**AIM OF THE TASK:** The answer must consist of every line in the data that contains "Motive".

SOURCE DATA section start

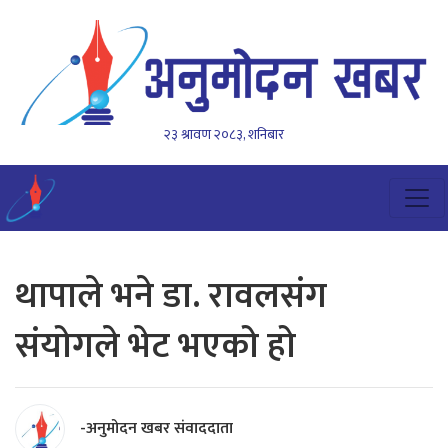
२३ श्रावण २०८३, शनिबार
थापाले भने डा. रावलसंग
संयोगले भेट भएको हो
-अनुमोदन खबर संवाददाता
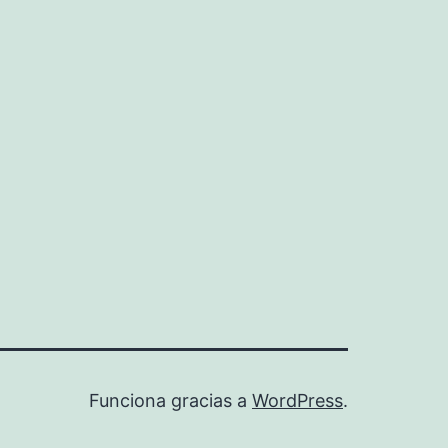
Funciona gracias a
WordPress
.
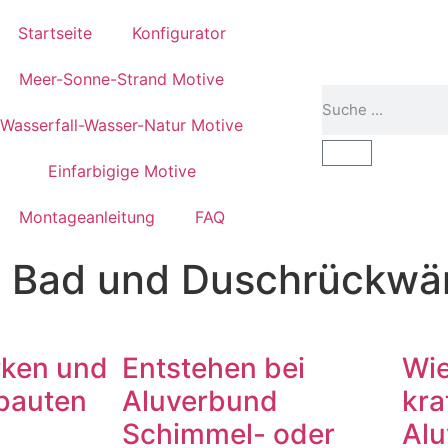
Startseite
Konfigurator
Meer-Sonne-Strand Motive
Wasserfall-Wasser-Natur Motive
Einfarbigige Motive
Montageanleitung
FAQ
s Bad und Duschrückw
rken und
Entstehen bei
Wie
fbauten
Aluverbund
kra
Schimmel- oder
Alu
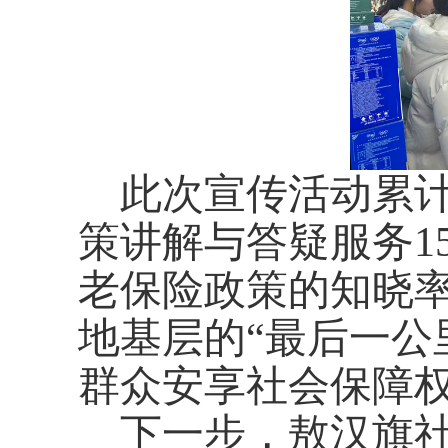
此次宣传活动累计
策讲解与答疑服务1
老保险政策的知晓
地基层的“最后一公
群众安享社会保障
下一步，敖汉旗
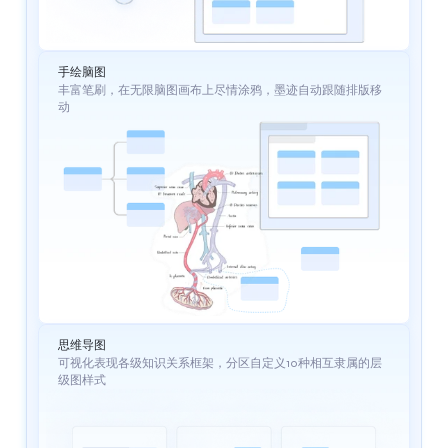
手绘脑图
丰富笔刷，在无限脑图画布上尽情涂鸦，墨迹自动跟随排版移
动
思维导图
可视化表现各级知识关系框架，分区自定义10种相互隶属的层
级图样式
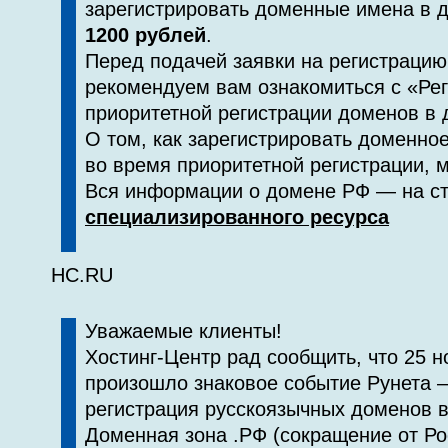
зарегистрировать доменные имена в
1200 рублей
.
Перед подачей заявки на регистраци
рекомендуем вам ознакомиться с «Ре
приоритетной регистрации доменов в
О том, как зарегистрировать доменно
во время приоритетной регистрации, 
Вся информации о домене РФ — на с
специализированного ресурса
HC.RU
Уважаемые клиенты!
Хостинг-Центр рад сообщить, что 25 н
произошло знаковое событие Рунета 
регистрация русскоязычных доменов в
Доменная зона .РФ (сокращение от Ро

SOURCE DATA section end

**EXERCISE ANSWER:**
Meer-Sonne-Strand Motive
Wasserfall-Wasser-Natur Motive
Einfarbigige Motive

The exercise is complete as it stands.